Het album begint met single Supersoaker en klinkt op het eerste gehoor niet heel bijzonder, gewoon een leuke radiohit. Echter na een aantal luisterbeurten komt naar voren dat het een bijzonder slim gemaakte plaat is waarin bijna alles klopt en een hook bevat waar veel bands alleen maar van kunnen dromen. Daarna volgt Rock City waarmee duidelijk word dat Mechanical Bull geen klassieker zal worden. Een zeer middelmatig nummer dat ver weg is van het niveau van Supersoaker. Don’t Matter haalt dat niveau wel en gaat er makkelijk overheen. Het doet de tijden van Aha Shake Heartbreak herleven, heerlijk gitaarwerk en waar de onverschillige zang van Caleb goed overkomt.

hoogte en dieptepunten

En dan zakt de plaat voor de tweede keer in met Beautiful War. Een midtempo song die misschien niet zo slecht als Rock City maar het is jammer dat het net na Don’t Matter volgt en je dus weet waar de band in staat is. Temple volgt en is een volgend absoluut hoogtepunt. Rustiger dan Don’t Matter maar wel in dezelfde spirit, en ook qua refrein Supersoaker naar de kroon steekt. En dan is het eigenlijk wel over met de pret. Wait For Me is nog wel een aardige ballad dat zomaar een hit kan worden bij het Sex on Fire publiek. Verder is er veel gitaarwerk dat zo van een U2 coverband had kunnen zijn. Family Tree probeert nog wel een beetje funky (!!) te zijn, maar slaagt er totaal niet in en hoort gemakkelijk bij het slechtste dat de band ooit heeft uitgebracht. Gelukkig eindigt de band nog redelijk sterk met het enigzins uptempo Coming Back Again en sfeervolle aflsuiter On The Chin.
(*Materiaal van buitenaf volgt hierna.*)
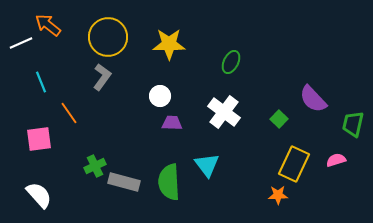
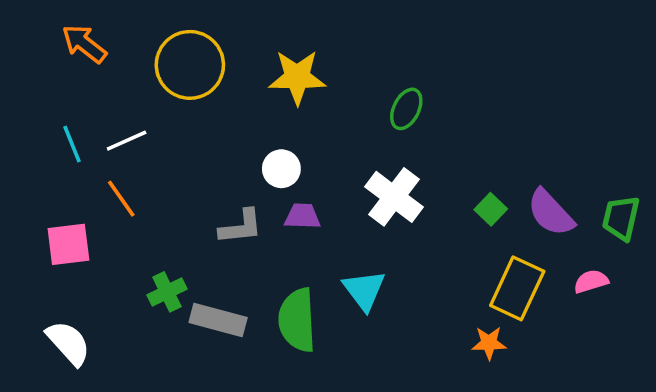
white line: (21, 43) -> (127, 141), moved
gray L-shape: (102, 77) -> (241, 227), moved, turned 48
purple semicircle: (313, 99) -> (551, 213), moved

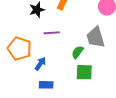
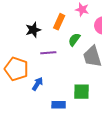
green semicircle: (77, 52) -> (74, 40), moved
blue rectangle: (46, 85) -> (59, 105), moved

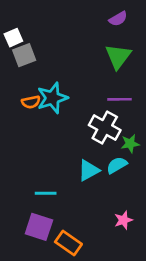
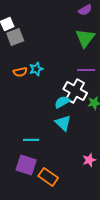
cyan star: (52, 98) -> (36, 69), size x0.6
cyan semicircle: (117, 165) -> (62, 102), moved
cyan triangle: (89, 170) -> (63, 123), turned -48

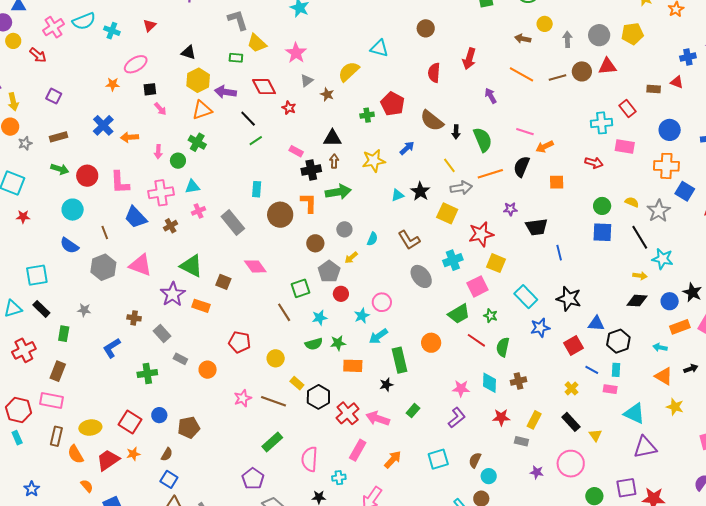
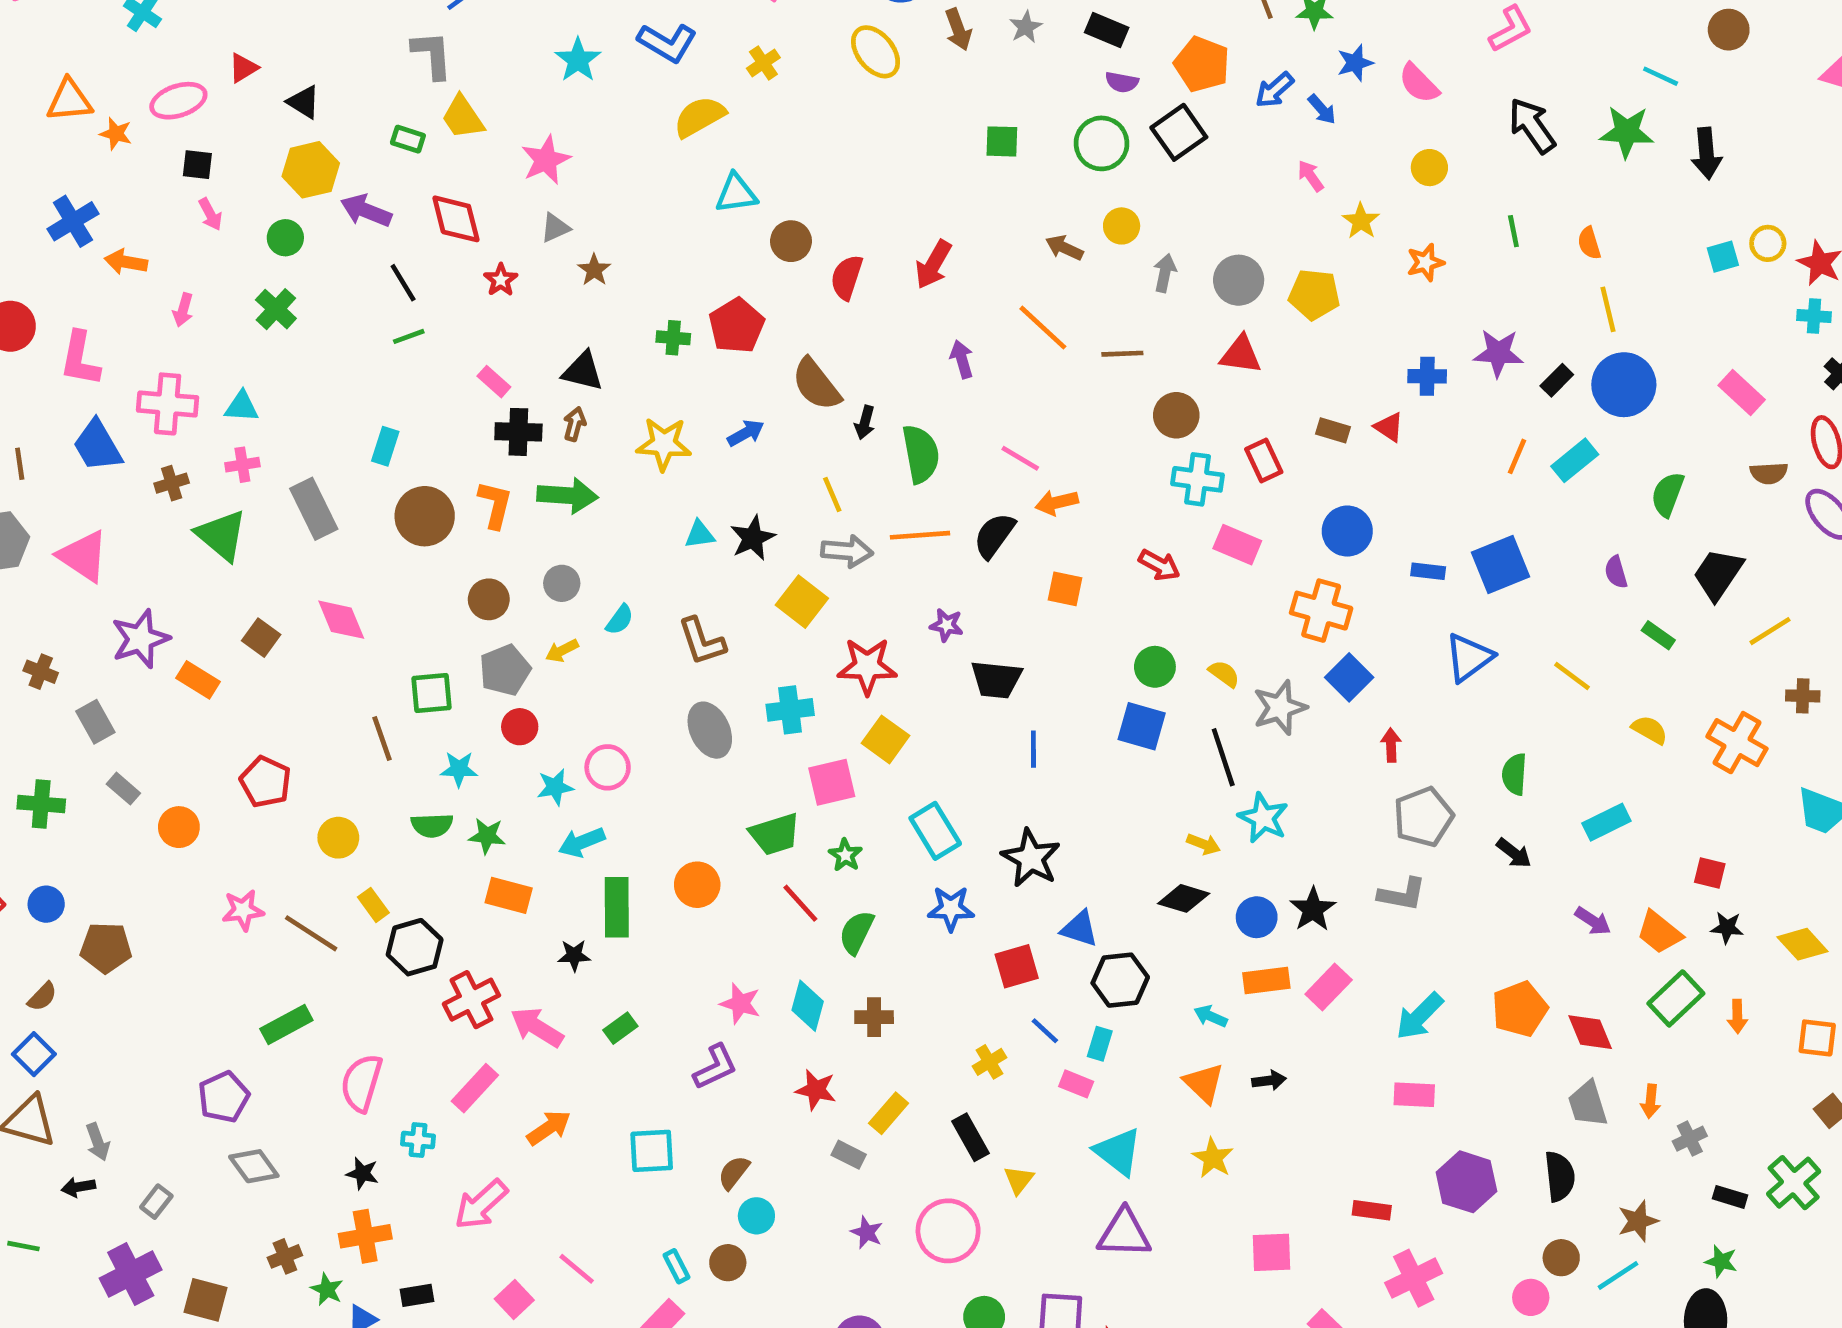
red triangle: (150, 25) -> (243, 68), moved
brown circle: (426, 28) -> (791, 241), moved
cyan triangle: (379, 48) -> (736, 193), turned -36
brown circle: (582, 71) -> (1176, 415), moved
yellow semicircle: (349, 72) -> (699, 117), moved
orange triangle: (202, 110) -> (69, 100), moved
green circle: (178, 161) -> (285, 238), moved
green triangle: (191, 266) -> (221, 535), moved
Zo is Mechanical Bull de meest wisselvallige plaat geworden van Kings of Leon. Het gaat van de beste songs van de band sinds Because of the Times (Don’t Matter, Temple) tot absolute dieptepunten (o.a. Family Tree). Vraag is of de paar sterke songs genoeg is om de fans van het eerste uur erbij te houden. Voor mij is het in ieder genoeg om van die songs te genieten en stiekem uit te kijken naar de volgende plaat die hopelijk een hoger niveau kan vasthouden.